• TASK: Drop the pictures and repeat the remaining data exactly.

Collected data entries:
************

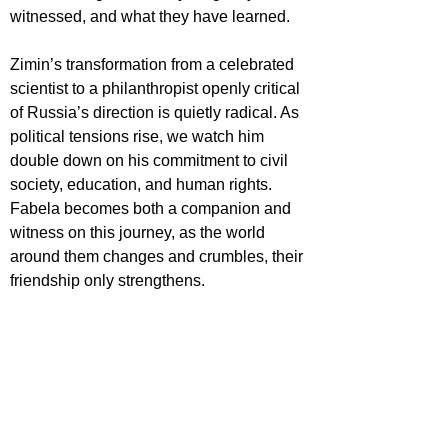
witnessed, and what they have learned.
Zimin’s transformation from a celebrated 
scientist to a philanthropist openly critical 
of Russia’s direction is quietly radical. As 
political tensions rise, we watch him 
double down on his commitment to civil 
society, education, and human rights. 
Fabela becomes both a companion and 
witness on this journey, as the world 
around them changes and crumbles, their 
friendship only strengthens.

************

• EXPECTED ANSWER:
witnessed, and what they have learned.
Zimin’s transformation from a celebrated 
scientist to a philanthropist openly critical 
of Russia’s direction is quietly radical. As 
political tensions rise, we watch him 
double down on his commitment to civil 
society, education, and human rights. 
Fabela becomes both a companion and 
witness on this journey, as the world 
around them changes and crumbles, their 
friendship only strengthens.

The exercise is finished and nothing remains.